# new to the board, my name is chris jenkins



## Guest (Apr 2, 2005)

hi everybody this site is great, my name is chris hope to gain some info of you all. I train at the fitness studio in Gorseinon Swansea(same as Flex lewis junior universe), i first got into the sport because my dad worked with a local strongman from Port Talbot named Mike Brown. Mike had competed as a super heavyweight in numerous commonwealth and olympic championships back in the 70-8o's, he was also a britain strongest man competitor and arm wrestling champion with a 330kgs deadlift-which was quite rare in those days.

I think to this day he still holds the single arm clean record of 100kgs-plus.

My dad thought that the powerlifting and olympic style lifting would help with my sprinting at school so he would take me training about 3 nights a week where i stuck with the basics squats, cleans, snatches,bench press, shoulder press and deadlifts. Back when i was around about 14-15 i ran 100metres in 11.06 seconds-(sorry for bragging).

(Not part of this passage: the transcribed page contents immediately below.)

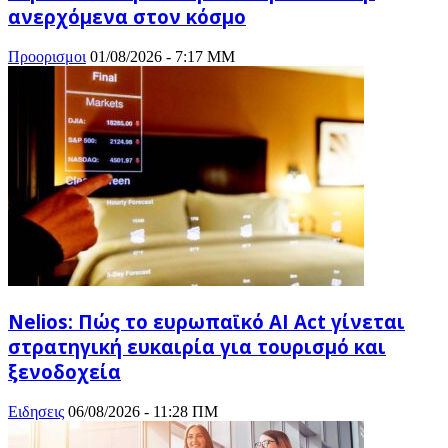
ανερχόμενα στον κόσμο
Προορισμοι
01/08/2026 - 7:17 ΜΜ
Nelios: Πώς το ευρωπαϊκό AI Act γίνεται
στρατηγική ευκαιρία για τουρισμό και
ξενοδοχεία
Ειδησεις
06/08/2026 - 11:28 ΠΜ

Didnt enter my first powerlifting meet till around 97 or 98 which was the welsh championships in Port talbot. In 99' i did a little bodybuilding and entered the NABBA junior wales and won the junior class. Ive had a lot of support of some great people, Dave Mannering, Flex Lewis, Bob Jordan, Brian Batcheldor,Bill West and Dennis Unit(of B.P.sports) who recently gave me some great tips on rack lockouts for my deadlifts. I think its good to be around positive people and i realy enjoy lifting and ive had my family and friends support and encouragment. Im nothing special just consistant and want to win more than anybody.


----------



## Guest (Apr 2, 2005)

welcome to the board chris

its good to have you here, you seem very knowledgeable and should be able to offer some good advice to our members.

cheers for dropping in

steve


----------



## Guest (Apr 2, 2005)

nice intro bro,welcome to musclechat


----------



## thebigskev (Jan 16, 2005)

how u doin chris, good to ave u here buddy, :wink: kev


----------



## LM6000 (Mar 14, 2005)

Bloody Hell!!!

What an achievement - welcome Mate, look forward to reading your posts.


----------



## Guest (Apr 4, 2005)

Welcome aboard m8.


----------



## Guest (Apr 5, 2005)

thanks for the warm welcome boys


----------